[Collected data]
——————————

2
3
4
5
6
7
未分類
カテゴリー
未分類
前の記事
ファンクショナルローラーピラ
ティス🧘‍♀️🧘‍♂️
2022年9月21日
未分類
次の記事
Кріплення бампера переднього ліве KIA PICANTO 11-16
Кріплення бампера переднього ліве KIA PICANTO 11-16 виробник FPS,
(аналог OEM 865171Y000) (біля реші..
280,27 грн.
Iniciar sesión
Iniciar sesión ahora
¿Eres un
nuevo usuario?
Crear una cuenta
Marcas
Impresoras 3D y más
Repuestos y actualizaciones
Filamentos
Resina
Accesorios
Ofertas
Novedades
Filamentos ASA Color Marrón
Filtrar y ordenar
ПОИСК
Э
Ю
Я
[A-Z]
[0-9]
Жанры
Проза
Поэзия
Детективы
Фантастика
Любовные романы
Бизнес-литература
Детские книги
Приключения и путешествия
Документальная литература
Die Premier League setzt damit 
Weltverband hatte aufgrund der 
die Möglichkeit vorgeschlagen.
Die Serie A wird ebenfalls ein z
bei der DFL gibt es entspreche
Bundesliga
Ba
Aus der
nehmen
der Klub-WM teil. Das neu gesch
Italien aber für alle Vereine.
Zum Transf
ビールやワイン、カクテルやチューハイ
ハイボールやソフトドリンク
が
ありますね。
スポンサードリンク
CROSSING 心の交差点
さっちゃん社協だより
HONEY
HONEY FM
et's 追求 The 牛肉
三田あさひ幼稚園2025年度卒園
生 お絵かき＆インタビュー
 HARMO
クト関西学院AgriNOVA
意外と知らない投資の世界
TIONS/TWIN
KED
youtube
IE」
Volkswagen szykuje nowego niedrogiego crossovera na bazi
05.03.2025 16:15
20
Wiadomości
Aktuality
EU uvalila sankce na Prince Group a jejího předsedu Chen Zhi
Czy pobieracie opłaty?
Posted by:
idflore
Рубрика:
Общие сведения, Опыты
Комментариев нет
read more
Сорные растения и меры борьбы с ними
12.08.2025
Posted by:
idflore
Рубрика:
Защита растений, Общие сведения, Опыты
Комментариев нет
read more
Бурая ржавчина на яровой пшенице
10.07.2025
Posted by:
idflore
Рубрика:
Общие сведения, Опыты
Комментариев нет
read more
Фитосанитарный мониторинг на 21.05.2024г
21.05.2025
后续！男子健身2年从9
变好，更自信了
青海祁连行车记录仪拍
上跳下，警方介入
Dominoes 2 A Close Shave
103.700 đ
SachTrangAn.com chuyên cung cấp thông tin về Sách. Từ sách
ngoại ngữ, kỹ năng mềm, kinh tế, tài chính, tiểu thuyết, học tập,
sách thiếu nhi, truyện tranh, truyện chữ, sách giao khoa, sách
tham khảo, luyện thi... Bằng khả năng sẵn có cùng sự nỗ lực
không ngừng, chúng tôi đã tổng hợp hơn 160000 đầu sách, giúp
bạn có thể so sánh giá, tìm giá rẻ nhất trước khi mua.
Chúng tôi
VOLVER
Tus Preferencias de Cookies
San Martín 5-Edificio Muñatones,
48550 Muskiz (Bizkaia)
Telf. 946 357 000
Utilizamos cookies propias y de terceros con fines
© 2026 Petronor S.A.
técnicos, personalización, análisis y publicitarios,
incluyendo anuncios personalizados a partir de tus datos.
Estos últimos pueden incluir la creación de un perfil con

——————————

_Work task_. Go through the records and repeat each one exactly as written.

_Answer section_.
2
3
4
5
6
7
未分類
カテゴリー
未分類
前の記事
ファンクショナルローラーピラ
ティス🧘‍♀️🧘‍♂️
2022年9月21日
未分類
次の記事
Кріплення бампера переднього ліве KIA PICANTO 11-16
Кріплення бампера переднього ліве KIA PICANTO 11-16 виробник FPS,
(аналог OEM 865171Y000) (біля реші..
280,27 грн.
Iniciar sesión
Iniciar sesión ahora
¿Eres un
nuevo usuario?
Crear una cuenta
Marcas
Impresoras 3D y más
Repuestos y actualizaciones
Filamentos
Resina
Accesorios
Ofertas
Novedades
Filamentos ASA Color Marrón
Filtrar y ordenar
ПОИСК
Э
Ю
Я
[A-Z]
[0-9]
Жанры
Проза
Поэзия
Детективы
Фантастика
Любовные романы
Бизнес-литература
Детские книги
Приключения и путешествия
Документальная литература
Die Premier League setzt damit 
Weltverband hatte aufgrund der 
die Möglichkeit vorgeschlagen.
Die Serie A wird ebenfalls ein z
bei der DFL gibt es entspreche
Bundesliga
Ba
Aus der
nehmen
der Klub-WM teil. Das neu gesch
Italien aber für alle Vereine.
Zum Transf
ビールやワイン、カクテルやチューハイ
ハイボールやソフトドリンク
が
ありますね。
スポンサードリンク
CROSSING 心の交差点
さっちゃん社協だより
HONEY
HONEY FM
et's 追求 The 牛肉
三田あさひ幼稚園2025年度卒園
生 お絵かき＆インタビュー
 HARMO
クト関西学院AgriNOVA
意外と知らない投資の世界
TIONS/TWIN
KED
youtube
IE」
Volkswagen szykuje nowego niedrogiego crossovera na bazi
05.03.2025 16:15
20
Wiadomości
Aktuality
EU uvalila sankce na Prince Group a jejího předsedu Chen Zhi
Czy pobieracie opłaty?
Posted by:
idflore
Рубрика:
Общие сведения, Опыты
Комментариев нет
read more
Сорные растения и меры борьбы с ними
12.08.2025
Posted by:
idflore
Рубрика:
Защита растений, Общие сведения, Опыты
Комментариев нет
read more
Бурая ржавчина на яровой пшенице
10.07.2025
Posted by:
idflore
Рубрика:
Общие сведения, Опыты
Комментариев нет
read more
Фитосанитарный мониторинг на 21.05.2024г
21.05.2025
后续！男子健身2年从9
变好，更自信了
青海祁连行车记录仪拍
上跳下，警方介入
Dominoes 2 A Close Shave
103.700 đ
SachTrangAn.com chuyên cung cấp thông tin về Sách. Từ sách
ngoại ngữ, kỹ năng mềm, kinh tế, tài chính, tiểu thuyết, học tập,
sách thiếu nhi, truyện tranh, truyện chữ, sách giao khoa, sách
tham khảo, luyện thi... Bằng khả năng sẵn có cùng sự nỗ lực
không ngừng, chúng tôi đã tổng hợp hơn 160000 đầu sách, giúp
bạn có thể so sánh giá, tìm giá rẻ nhất trước khi mua.
Chúng tôi
VOLVER
Tus Preferencias de Cookies
San Martín 5-Edificio Muñatones,
48550 Muskiz (Bizkaia)
Telf. 946 357 000
Utilizamos cookies propias y de terceros con fines
© 2026 Petronor S.A.
técnicos, personalización, análisis y publicitarios,
incluyendo anuncios personalizados a partir de tus datos.
Estos últimos pueden incluir la creación de un perfil con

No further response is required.